De watervorkjes-associatie (Riccietum fluitantis) is een associatie uit het puntkroos-verbond (Lemnion trisulcae). De associatie omvat watervegetatie die wordt gedomineerd door lemnide levermossen.
Naamgeving en codering
Synoniemen
|
Ricciocarpo-Lemnetum Segal 1962
|
De wetenschappelijke naam Riccietum fluitantis is afgeleid van de botanische naam van de kensoort gewoon watervorkje (Riccia fluitans).
Ecologie
De watervorkjes-associatie is gebonden aan stilstaand, dikwijls helder water. De fosfaatwaarden van het water bedraagt 0,1–0,6 mg/l.[1] Over het algemeen geeft de associatie de voorkeur aan watermilieus met kwel.

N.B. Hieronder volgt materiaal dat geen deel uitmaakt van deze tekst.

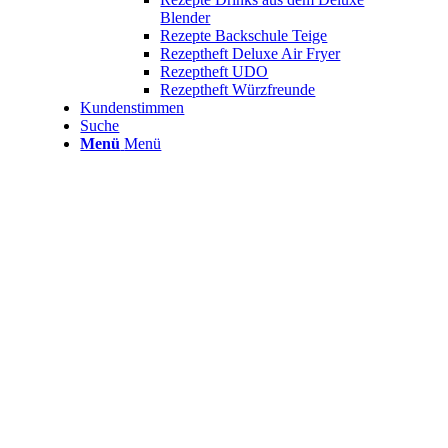
Blender
Rezepte Backschule Teige
Rezeptheft Deluxe Air Fryer
Rezeptheft UDO
Rezeptheft Würzfreunde
Kundenstimmen
Suche
Menü
Menü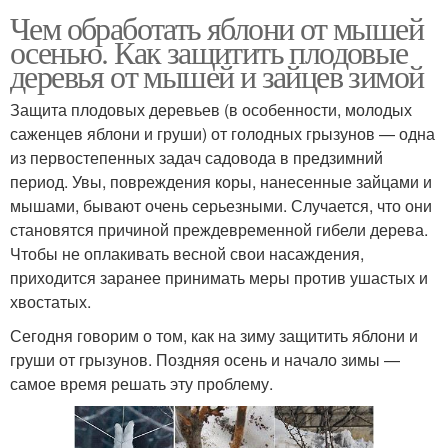
Чем обработать яблони от мышей
осенью. Как защитить плодовые
деревья от мышей и зайцев зимой
Защита плодовых деревьев (в особенности, молодых
саженцев яблони и груши) от голодных грызунов — одна
из первостепенных задач садовода в предзимний
период. Увы, повреждения коры, нанесенные зайцами и
мышами, бывают очень серьезными. Случается, что они
становятся причиной преждевременной гибели дерева.
Чтобы не оплакивать весной свои насаждения,
приходится заранее принимать меры против ушастых и
хвостатых.
Сегодня говорим о том, как на зиму защитить яблони и
груши от грызунов. Поздняя осень и начало зимы —
самое время решать эту проблему.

Subassociaties in Nederland en Vlaanderen
Binnen de watervorkjes-associatie worden in Nederland en Vlaanderen twee subassociaties onderscheiden.
Typische subassociatie
De typische subassociatie (Riccietum fluitantis typicum) is negatief gekenmerkt ten opzichte van de volgende subassociatie. In Nederland (conform de rVvN) gebruikt men voor deze subassociatie de syntaxoncode r01Ab01a.

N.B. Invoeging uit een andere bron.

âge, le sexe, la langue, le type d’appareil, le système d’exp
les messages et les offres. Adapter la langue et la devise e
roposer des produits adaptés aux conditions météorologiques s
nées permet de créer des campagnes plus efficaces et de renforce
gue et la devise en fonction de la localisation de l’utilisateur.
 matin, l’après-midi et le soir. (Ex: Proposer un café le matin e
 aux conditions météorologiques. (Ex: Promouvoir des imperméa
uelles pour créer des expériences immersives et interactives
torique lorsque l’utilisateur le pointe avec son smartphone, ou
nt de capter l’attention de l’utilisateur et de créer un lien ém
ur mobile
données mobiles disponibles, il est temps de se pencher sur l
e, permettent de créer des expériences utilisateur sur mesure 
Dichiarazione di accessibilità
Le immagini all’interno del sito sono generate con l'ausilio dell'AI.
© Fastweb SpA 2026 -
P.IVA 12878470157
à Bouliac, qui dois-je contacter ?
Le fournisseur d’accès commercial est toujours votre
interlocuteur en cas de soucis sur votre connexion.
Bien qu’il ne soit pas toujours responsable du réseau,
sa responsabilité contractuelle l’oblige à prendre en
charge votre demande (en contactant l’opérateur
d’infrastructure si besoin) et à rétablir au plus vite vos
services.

Subassociatie met kroosmos
Een subassociatie met kroosmos (Riccietum fluitantis ricciocarpetosum) komt voor in water met een lager koolzuurgehalte en wordt gedifferentieerd door kroosmos. Door sommige vegetatiekundigen wordt deze subassociatie als een aparte associatie beschouwd. In Nederland (conform de rVvN) gebruikt men voor deze subassociatie de syntaxoncode r01Ab01b.
Vegetatiezonering
In de vegetatiezonering wordt de watervorkjes-associatie vaak begrensd door andere water- en/of oevergemeenschappen. Ook wordt de associatie zeer regelmatig als inslaggemeenschap aangetroffen, vaak in de riet-associatie.
Bedreigingen
Op de meeste plaatsen in Nederland is de watervorkjes-associatie door eutrofiëring veranderd in het bultkroos-verbond of in rompgemeenschappen gedomineerd door puntkroos, klein kroos of dwergkroos.

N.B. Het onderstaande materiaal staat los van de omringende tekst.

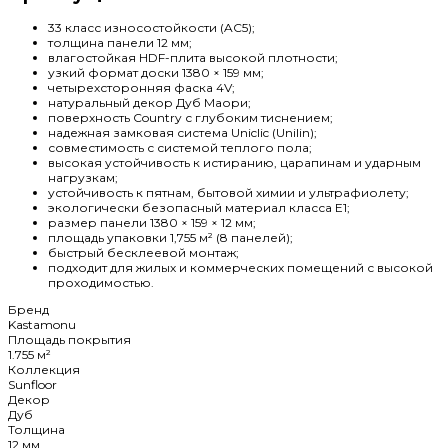
33 класс износостойкости (AC5);
толщина панели 12 мм;
влагостойкая HDF-плита высокой плотности;
узкий формат доски 1380 × 159 мм;
четырехсторонняя фаска 4V;
натуральный декор Дуб Маори;
поверхность Country с глубоким тиснением;
надежная замковая система Uniclic (Unilin);
совместимость с системой теплого пола;
высокая устойчивость к истиранию, царапинам и ударным
нагрузкам;
устойчивость к пятнам, бытовой химии и ультрафиолету;
экологически безопасный материал класса E1;
размер панели 1380 × 159 × 12 мм;
площадь упаковки 1,755 м² (8 панелей);
быстрый бесклеевой монтаж;
подходит для жилых и коммерческих помещений с высокой
проходимостью.
Бренд
Kastamonu
Площадь покрытия
1.755 м²
Коллекция
Sunfloor
Декор
Дуб
Толщина
12 мм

Bronnen, noten en/of referenties
- ↑ (de) Pott, R. (1980). Die Wasser- und Sumpfvegetation eutropher Gewässer in der Westfälischen Bucht. Pflanzensoziologische und hydrochemische Untersuchungen. Abhandlungen aus dem Landesmuseum für Naturkunde zu Münster in Westfalen 42(2): 1–156.